Task description » Copy all the data exactly, except the pictures.

━━━ Material shown

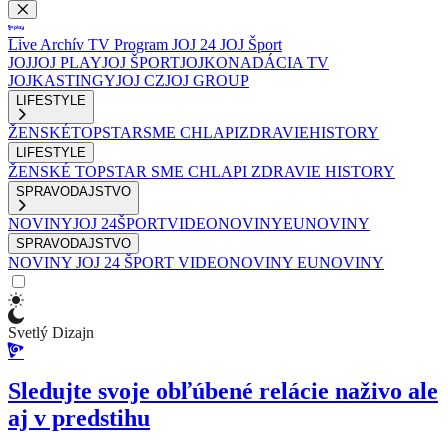
Live
Archív
TV Program
JOJ 24
JOJ Šport
JOJ
JOJ PLAY
JOJ ŠPORT
JOJKO
NADÁCIA TV
JOJ
KASTINGY
JOJ CZ
JOJ GROUP
LIFESTYLE
ŽENSKÉ
TOPSTAR
SME CHLAPI
ZDRAVIE
HISTORY
LIFESTYLE
ŽENSKÉ
TOPSTAR
SME CHLAPI
ZDRAVIE
HISTORY
SPRAVODAJSTVO
NOVINY
JOJ 24
ŠPORT
VIDEONOVINY
EUNOVINY
SPRAVODAJSTVO
NOVINY
JOJ 24
ŠPORT
VIDEONOVINY
EUNOVINY
Svetlý Dizajn
Sledujte svoje obľúbené relácie naživo ale
aj v predstihu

━━━━━━

Answer to the exercise »
Live
Archív
TV Program
JOJ 24
JOJ Šport
JOJ
JOJ PLAY
JOJ ŠPORT
JOJKO
NADÁCIA TV
JOJ
KASTINGY
JOJ CZ
JOJ GROUP
LIFESTYLE
ŽENSKÉ
TOPSTAR
SME CHLAPI
ZDRAVIE
HISTORY
LIFESTYLE
ŽENSKÉ
TOPSTAR
SME CHLAPI
ZDRAVIE
HISTORY
SPRAVODAJSTVO
NOVINY
JOJ 24
ŠPORT
VIDEONOVINY
EUNOVINY
SPRAVODAJSTVO
NOVINY
JOJ 24
ŠPORT
VIDEONOVINY
EUNOVINY
Svetlý Dizajn
Sledujte svoje obľúbené relácie naživo ale
aj v predstihu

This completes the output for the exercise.